- [Task description] The answer must consist of every line below that contains the word "recevoir".

- [Page images and extracted text]
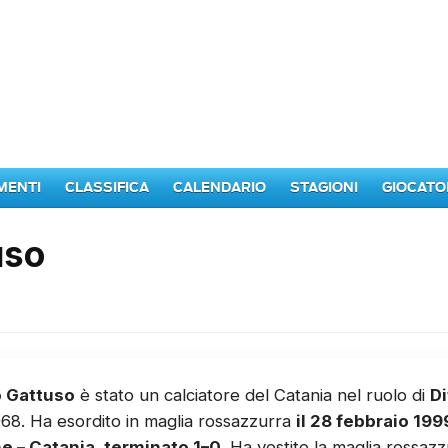
MENTI
CLASSIFICA
CALENDARIO
STAGIONI
GIOCATO
uso
 Gattuso
è stato un calciatore del Catania nel ruolo di
D
68. Ha esordito in maglia rossazzurra
il 28 febbraio 199
e – Catania, terminato 1–0
. Ha vestito la maglia rossazz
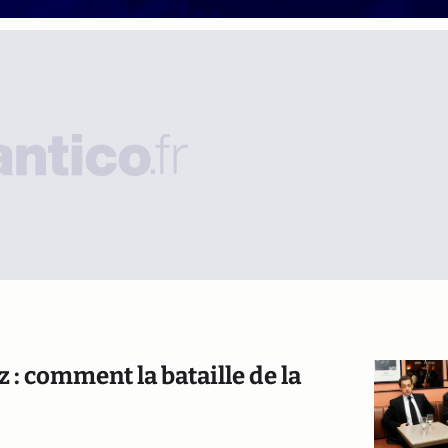
: comment la bataille de la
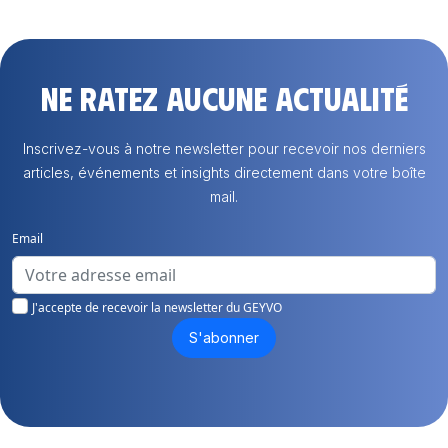
Ne ratez aucune actualité
Inscrivez-vous à notre newsletter pour recevoir nos derniers
articles, événements et insights directement dans votre boîte
mail.
Email
J'accepte de recevoir la newsletter du GEYVO
S'abonner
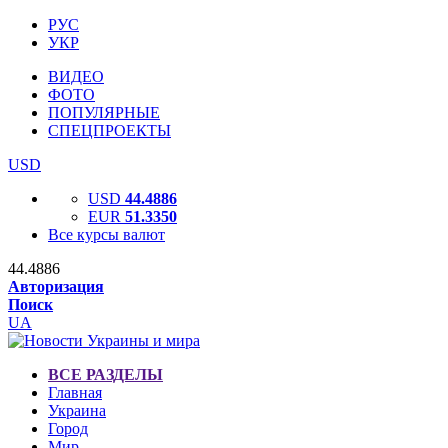
РУС
УКР
ВИДЕО
ФОТО
ПОПУЛЯРНЫЕ
СПЕЦПРОЕКТЫ
USD
USD
44.4886
EUR
51.3350
Все курсы валют
44.4886
Авторизация
Поиск
UA
ВСЕ РАЗДЕЛЫ
Главная
Украина
Город
Мир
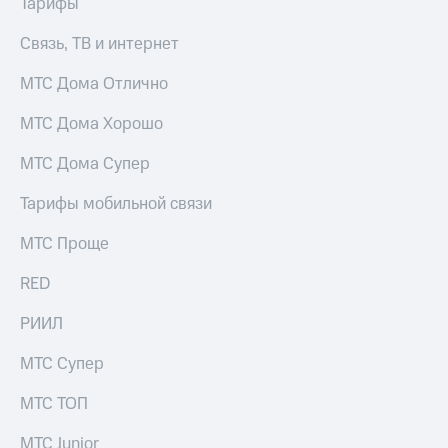
Интернет,
Тарифы
Выбрать
ТВ и телефон
красивый
для дома
номер
Связь, ТВ и интернет
Заменить
МТС Дома Отлично
Услуги
SIM-
карту
МТС Дома Хорошо
Личный
кабинет
Перейти
МТС Дома Супер
интернета
на
и
eSIM
Тарифы мобильной связи
ТВ
Личный
Для дома
МТС Проще
кабинет
Выберите
спутникового
и подключите
RED
ТВ
ТВ
Скачать
с выгодным
приложение
РИИЛ
тарифом
Мой
МТС
МТС Супер
Акции
Тарифы
Интернет,
МТС ТОП
ТВ и телефон
Видеонаблюдение
для дома
МТС Junior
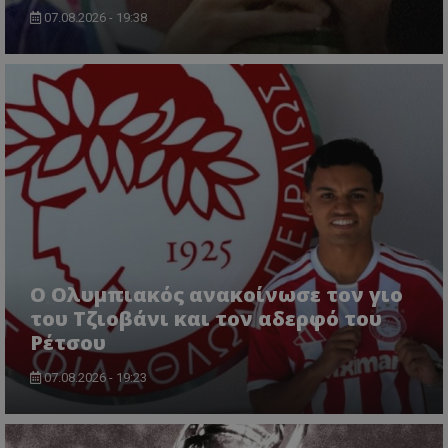
07.08.2026 - 19:38
Ο Ολυμπιακός ανακοίνωσε τον γιο
του Τζιοβάνι και τον αδερφό του
Ρέτσου
07.08.2026 - 19:23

- [Solution for this task]
Inscrivez-vous à notre newsletter pour recevoir nos derniers
J'accepte de recevoir la newsletter du GEYVO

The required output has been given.